Another officer with a rifle approaches and begins firing. He lets off 15 or 16 rounds.
Someone, apparently Taylor, shouts out at officers to stop before saying something unintelligible in the video.
“Show me your hands now,” the officer with the handgun screams. “Crawl out from beneath the truck or we will fire again. Crawl!”
Another officer calls for a shield as the one with the handgun pants, trying to catch his breath. Officers shout at Taylor repeatedly to crawl out and put both his hands where they can see them. For a few seconds, they yell at each other that they can only see his right hand, then shout at Taylor to put both hands out where they can see them. They threaten to shoot him if he doesn’t.
“You better come out real slow,” the officer with the handgun shouts as Taylor starts crawling out from under the truck. He still hasn’t shown officers his other hand. When the other hand comes out where officers can see it, the officer with the handgun approaches as he announces he’s moving forward.

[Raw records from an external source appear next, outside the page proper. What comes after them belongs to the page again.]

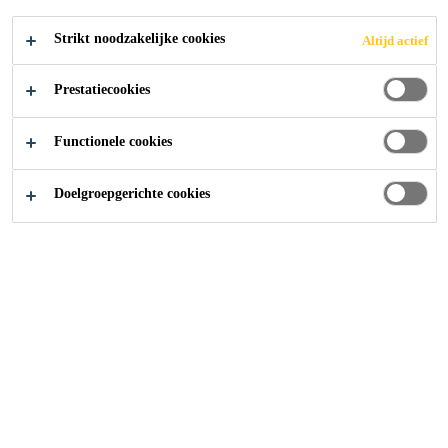
N COMBINATIE
Strikt noodzakelijke cookies
Altijd actief
Prestatiecookies
Producten
...
Silaan Siloxaan Coating
Functionele cookies
Doelgroepgerichte cookies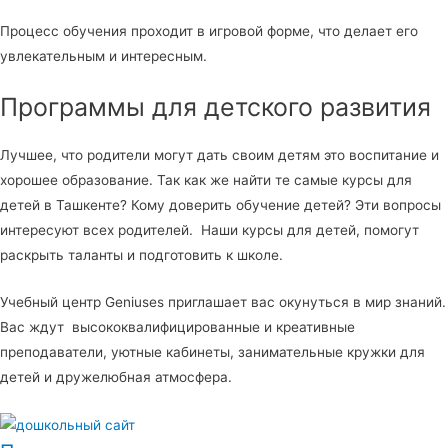
Процесс обучения проходит в игровой форме, что делает его
увлекательным и интересным.
Программы для детского развития
Лучшее, что родители могут дать своим детям это воспитание и
хорошее образование. Так как же найти те самые курсы для
детей в Ташкенте? Кому доверить обучение детей? Эти вопросы
интересуют всех родителей. Наши курсы для детей, помогут
раскрыть таланты и подготовить к школе.
Учебный центр Geniuses приглашает вас окунуться в мир знаний.
Вас ждут высококвалифицированные и креативные
преподаватели, уютные кабинеты, занимательные кружки для
детей и дружелюбная атмосфера.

When officers got to Taylor, they see he has been shot three times. They roll him over on his stomach and place him in cuffs and one officer appears to begin administering aid while others search for the gun. They find it on the other side of the truck.
After Taylor was released from the hospital, he was booked into the Tarrant County Jail. He’s charged with one count of aggravated assault on a public servant, one count of aggravated assault with a deadly weapon, two counts of aggravated assault/family violence, and one count of evading arrest.
Criminal and administrative investigations of the shooting are ongoing, Arlington police said.